Yea apparently it was so important to the government of Britain to dictate which consenting adults can fuck each other that they would force hormones and essentially permanent probation on a literal world-changing scientist and undeniable war hero over it
I will never recognize a government's right to tell adults what they can do with their own bodies and other consenting adults, and it's insane that there are zero governments in the entire world that can uphold the basic principle of full bodily autonomy. Death to tyrants
Seems reading comprehension isn't your strong suit. By definition, rape of any kind fails the "consenting adults" criterion pretty trivially. I draw the line exactly where I said I do, and the whole "the worst crimes I can think of justify the whole project of authoritarianism because it's simply a matter of degrees" line of reasoning is as puerile as it is unoriginal
Maybe I phrased it badly but I don't think it's insane that there are no governments that do that because there are obvious problems if they did. I guess you could go for full autonomy as long as the other people involved are not pissed off.
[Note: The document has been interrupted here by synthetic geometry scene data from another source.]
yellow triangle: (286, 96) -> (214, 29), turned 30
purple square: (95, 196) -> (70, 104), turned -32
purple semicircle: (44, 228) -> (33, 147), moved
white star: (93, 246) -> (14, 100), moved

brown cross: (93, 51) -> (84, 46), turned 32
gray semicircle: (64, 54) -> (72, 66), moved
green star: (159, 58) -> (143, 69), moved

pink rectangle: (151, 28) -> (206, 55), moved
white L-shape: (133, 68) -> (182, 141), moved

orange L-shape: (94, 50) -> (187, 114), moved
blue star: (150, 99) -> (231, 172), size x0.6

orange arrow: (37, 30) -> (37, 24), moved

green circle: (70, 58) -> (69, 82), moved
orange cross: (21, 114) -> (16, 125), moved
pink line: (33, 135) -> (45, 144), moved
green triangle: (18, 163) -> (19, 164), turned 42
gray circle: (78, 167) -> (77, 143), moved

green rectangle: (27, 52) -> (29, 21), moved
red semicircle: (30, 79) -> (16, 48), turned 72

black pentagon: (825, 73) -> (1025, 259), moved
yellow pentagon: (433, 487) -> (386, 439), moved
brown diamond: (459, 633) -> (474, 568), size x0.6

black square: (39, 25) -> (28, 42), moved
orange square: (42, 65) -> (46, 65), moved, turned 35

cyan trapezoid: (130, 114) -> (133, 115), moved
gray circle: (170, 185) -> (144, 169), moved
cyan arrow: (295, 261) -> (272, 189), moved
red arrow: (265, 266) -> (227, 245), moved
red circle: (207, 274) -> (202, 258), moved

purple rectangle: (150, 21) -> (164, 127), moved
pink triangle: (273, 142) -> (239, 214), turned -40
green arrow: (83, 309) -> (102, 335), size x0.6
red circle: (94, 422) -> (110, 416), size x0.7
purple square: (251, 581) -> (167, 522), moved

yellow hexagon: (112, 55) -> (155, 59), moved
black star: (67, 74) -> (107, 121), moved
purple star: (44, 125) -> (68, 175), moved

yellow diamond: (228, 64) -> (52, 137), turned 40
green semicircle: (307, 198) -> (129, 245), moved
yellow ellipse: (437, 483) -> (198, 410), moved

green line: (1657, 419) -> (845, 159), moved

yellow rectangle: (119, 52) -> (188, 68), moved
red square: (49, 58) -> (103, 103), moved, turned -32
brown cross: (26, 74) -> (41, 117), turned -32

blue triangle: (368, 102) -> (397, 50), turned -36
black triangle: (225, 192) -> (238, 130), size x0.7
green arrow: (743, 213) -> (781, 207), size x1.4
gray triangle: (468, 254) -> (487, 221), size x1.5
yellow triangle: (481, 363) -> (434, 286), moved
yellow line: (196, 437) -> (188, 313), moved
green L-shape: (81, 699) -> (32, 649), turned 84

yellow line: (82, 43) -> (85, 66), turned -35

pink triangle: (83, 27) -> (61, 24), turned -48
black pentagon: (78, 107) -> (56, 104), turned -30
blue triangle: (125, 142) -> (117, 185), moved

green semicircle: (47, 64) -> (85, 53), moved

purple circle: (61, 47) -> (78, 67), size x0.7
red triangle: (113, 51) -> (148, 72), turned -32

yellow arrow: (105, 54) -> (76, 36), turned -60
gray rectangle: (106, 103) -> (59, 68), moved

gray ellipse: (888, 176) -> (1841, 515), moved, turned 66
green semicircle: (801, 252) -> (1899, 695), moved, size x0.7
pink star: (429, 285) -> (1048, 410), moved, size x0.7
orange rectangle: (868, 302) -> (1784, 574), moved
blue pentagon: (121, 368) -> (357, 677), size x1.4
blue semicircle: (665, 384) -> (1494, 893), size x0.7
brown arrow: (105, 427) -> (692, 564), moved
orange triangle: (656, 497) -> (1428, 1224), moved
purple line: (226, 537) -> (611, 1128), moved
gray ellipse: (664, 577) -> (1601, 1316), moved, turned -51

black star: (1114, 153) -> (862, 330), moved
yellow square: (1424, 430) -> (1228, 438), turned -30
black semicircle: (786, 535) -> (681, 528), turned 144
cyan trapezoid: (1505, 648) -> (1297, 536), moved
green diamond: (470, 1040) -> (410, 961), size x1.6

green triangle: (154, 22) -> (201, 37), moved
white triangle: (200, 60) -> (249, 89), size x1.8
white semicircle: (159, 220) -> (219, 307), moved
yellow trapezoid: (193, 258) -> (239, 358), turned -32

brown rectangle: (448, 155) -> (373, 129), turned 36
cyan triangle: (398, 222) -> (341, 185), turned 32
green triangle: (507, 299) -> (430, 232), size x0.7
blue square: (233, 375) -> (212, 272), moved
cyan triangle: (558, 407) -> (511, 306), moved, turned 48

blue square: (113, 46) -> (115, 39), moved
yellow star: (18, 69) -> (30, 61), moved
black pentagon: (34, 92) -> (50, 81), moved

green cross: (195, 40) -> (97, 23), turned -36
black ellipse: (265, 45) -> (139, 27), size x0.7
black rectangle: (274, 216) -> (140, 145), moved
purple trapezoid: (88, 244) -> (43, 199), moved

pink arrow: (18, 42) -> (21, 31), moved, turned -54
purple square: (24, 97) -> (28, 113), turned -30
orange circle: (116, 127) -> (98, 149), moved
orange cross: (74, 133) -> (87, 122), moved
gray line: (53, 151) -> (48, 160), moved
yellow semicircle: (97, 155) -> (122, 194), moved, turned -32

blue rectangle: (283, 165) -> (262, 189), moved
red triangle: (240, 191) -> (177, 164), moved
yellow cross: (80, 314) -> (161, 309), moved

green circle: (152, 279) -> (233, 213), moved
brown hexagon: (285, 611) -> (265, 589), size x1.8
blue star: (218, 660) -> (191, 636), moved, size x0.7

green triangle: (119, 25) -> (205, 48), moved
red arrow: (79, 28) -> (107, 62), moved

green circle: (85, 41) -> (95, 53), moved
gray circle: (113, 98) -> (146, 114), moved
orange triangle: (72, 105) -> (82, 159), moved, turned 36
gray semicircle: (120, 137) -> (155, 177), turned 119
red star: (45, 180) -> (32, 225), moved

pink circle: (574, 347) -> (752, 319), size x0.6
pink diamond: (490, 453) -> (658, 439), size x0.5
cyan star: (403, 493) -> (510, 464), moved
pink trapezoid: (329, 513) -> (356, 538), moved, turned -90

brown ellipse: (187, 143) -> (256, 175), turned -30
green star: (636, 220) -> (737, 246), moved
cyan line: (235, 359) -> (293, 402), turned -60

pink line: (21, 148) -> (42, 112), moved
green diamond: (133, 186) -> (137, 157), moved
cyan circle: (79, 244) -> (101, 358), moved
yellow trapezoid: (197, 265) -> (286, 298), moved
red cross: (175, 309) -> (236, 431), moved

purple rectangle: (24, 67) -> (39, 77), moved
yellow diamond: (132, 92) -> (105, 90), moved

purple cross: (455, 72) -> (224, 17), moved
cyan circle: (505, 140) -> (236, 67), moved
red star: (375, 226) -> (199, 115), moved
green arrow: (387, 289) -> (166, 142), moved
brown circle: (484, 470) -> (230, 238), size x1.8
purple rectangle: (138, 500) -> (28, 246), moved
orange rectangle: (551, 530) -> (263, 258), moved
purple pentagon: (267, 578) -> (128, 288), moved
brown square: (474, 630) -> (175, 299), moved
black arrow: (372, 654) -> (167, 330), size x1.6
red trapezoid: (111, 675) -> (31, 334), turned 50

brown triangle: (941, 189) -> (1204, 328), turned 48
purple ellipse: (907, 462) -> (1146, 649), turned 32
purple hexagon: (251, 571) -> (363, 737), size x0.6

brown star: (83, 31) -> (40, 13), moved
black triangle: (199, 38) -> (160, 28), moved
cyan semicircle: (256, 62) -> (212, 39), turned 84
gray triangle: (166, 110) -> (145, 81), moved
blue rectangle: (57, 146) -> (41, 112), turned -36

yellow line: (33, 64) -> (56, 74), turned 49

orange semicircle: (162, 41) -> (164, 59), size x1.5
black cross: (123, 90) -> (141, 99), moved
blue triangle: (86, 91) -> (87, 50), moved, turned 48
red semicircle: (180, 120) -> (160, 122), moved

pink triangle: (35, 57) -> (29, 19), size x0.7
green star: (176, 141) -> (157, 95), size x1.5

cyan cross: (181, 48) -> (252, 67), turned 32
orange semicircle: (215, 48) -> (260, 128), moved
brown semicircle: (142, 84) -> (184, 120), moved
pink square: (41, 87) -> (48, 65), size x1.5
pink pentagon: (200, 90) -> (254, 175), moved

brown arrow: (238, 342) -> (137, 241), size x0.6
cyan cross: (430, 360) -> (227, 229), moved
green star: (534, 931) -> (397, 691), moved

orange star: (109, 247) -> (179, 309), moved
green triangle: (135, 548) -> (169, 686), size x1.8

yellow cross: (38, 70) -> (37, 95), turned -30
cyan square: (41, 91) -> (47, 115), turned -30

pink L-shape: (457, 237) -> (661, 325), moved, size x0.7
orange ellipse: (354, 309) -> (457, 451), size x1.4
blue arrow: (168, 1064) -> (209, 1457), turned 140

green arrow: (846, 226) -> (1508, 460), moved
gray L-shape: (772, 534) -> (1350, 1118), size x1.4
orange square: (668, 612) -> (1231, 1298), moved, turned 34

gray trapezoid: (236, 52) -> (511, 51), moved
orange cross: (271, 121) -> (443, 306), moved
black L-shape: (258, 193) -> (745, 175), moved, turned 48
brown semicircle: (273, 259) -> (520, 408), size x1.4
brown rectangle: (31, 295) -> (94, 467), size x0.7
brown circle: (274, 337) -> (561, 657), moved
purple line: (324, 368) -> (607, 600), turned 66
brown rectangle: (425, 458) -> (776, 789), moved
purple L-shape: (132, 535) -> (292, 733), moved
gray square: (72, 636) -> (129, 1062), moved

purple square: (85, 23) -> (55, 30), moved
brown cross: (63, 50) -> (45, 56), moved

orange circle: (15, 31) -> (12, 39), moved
Ideally, governments just enforce the collective will of the public. What can override that? For example, you cite this “principle of full bodily autonomy.” Is that a thing that exists? What’s your proof for it. It sounds like some religious concept, except for libertarians.
Proof? So you're telling me you don't understand what a "principle" is basically. I define autonomy exactly how I said it. Adults should be able to do with their own bodies as they see fit, including consenting to any and every act done with another consenting adult. I say adults here because I do believe carving out some small exceptions for people who aren't fully able to take care of themselves is necessary, but I also think minors should have way more rights than most governments give them, just not all of those we afford adults
The entire concept of "human rights" is premised on the idea that there are some principles that should override "the will of the people", which without any kind of protections of rights amounts to simple mob rule. I don't think you should get to lynch someone because the whole village doesn't like them, and I don't think the government should get to tell you what to do in the bedroom or what drugs you can take, regardless of what you can get a howling mob to think. I swear they don't teach people basic ethics these days. Or maybe it's just tech people? No wonder this industry's a garbage fire right now
But who cares about your principles? Why should your non-falsifiable, non-scientific, non-empirical assertions about the nature of reality matter more than those of the mob?
You're just articulating a quasi-religious belief, and appointing ourself as the clergy of this quasi-religion, without admitting that's what you're doing.
Cool analogy didja learn it in middle school english?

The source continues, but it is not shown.